++++ Records supplied ++++

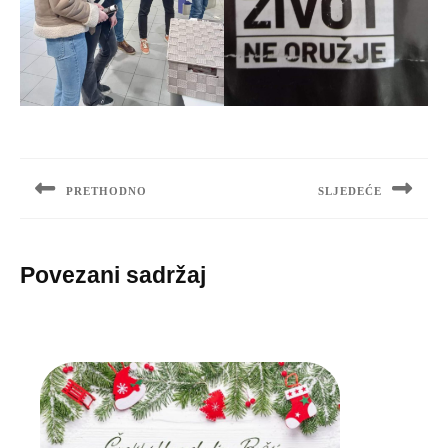
Navigacija
objava
PRETHODNO
SLJEDEĆE
Previous
Next
post:
post:
Povezani sadržaj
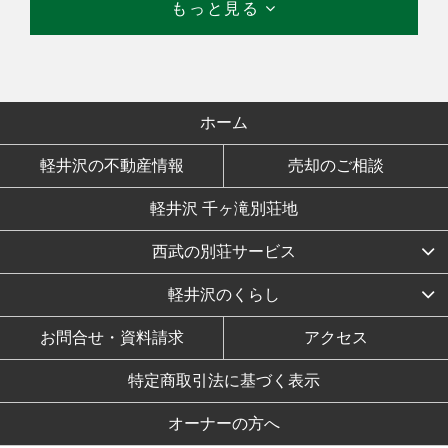
もっと見る
ホーム
軽井沢の不動産情報
売却のご相談
軽井沢 千ヶ滝別荘地
西武の別荘サービス
軽井沢のくらし
お問合せ・資料請求
アクセス
特定商取引法に基づく表示
オーナーの方へ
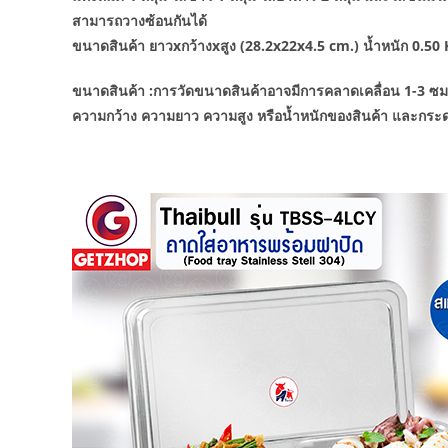
สามารถวางซ้อนกันได้
ขนาดสินค้า ยาวxกว้างxสูง (28.2x22x4.5 cm.) น้ำหนัก 0.50 
ขนาดสินค้า :การวัดขนาดสินค้าอาจมีการคลาดเคลื่อน 1-3 ซม. 
ความกว้าง ความยาว ความสูง หรือน้ำหนักของสินค้า และกระดา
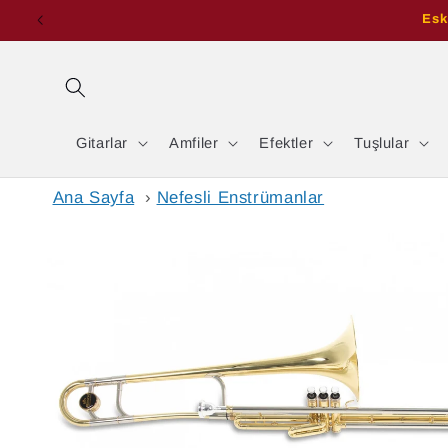
İçeriğe
Esk
atla
Gitarlar
Amfiler
Efektler
Tuşlular
Ana Sayfa
›
Nefesli Enstrümanlar
Ürün
bilgisine
atla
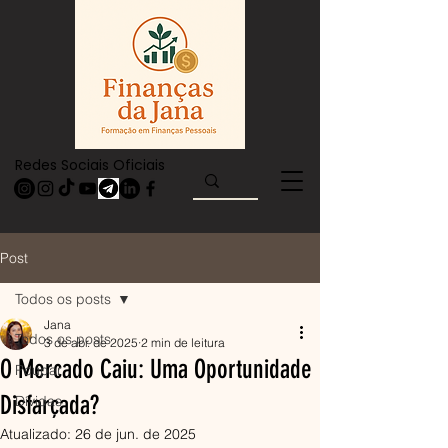
Redes Sociais Oficiais
Post
Todos os posts
Jana
Todos os posts
3 de abr. de 2025
2 min de leitura
O Mercado Caiu: Uma Oportunidade
Poupar
Disfarçada?
Dívidas
Atualizado:
26 de jun. de 2025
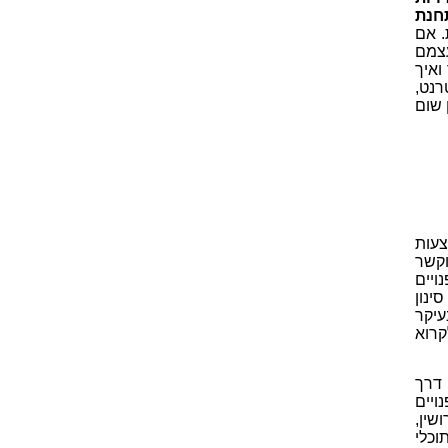
חנת
. אם
עצמם
ואיך
רנט,
 שום
צעות
וקשר
א מעט פנויים
ינון
עיקר
קרוא
 דרך
ויים
שין,
וכלי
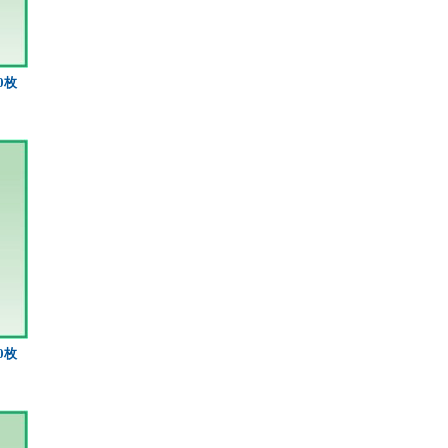
0枚
0枚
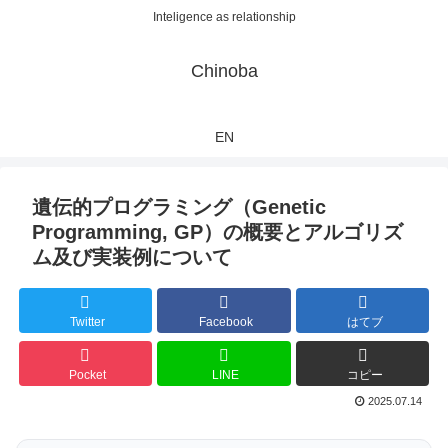
Inteligence as relationship
Chinoba
EN
遺伝的プログラミング（Genetic
Programming, GP）の概要とアルゴリズ
ム及び実装例について
Twitter
Facebook
はてブ
Pocket
LINE
コピー
2025.07.14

++++

Only a number is wanted: how many lines of the data above contain "ขนาดส"?

#### [Your response]
2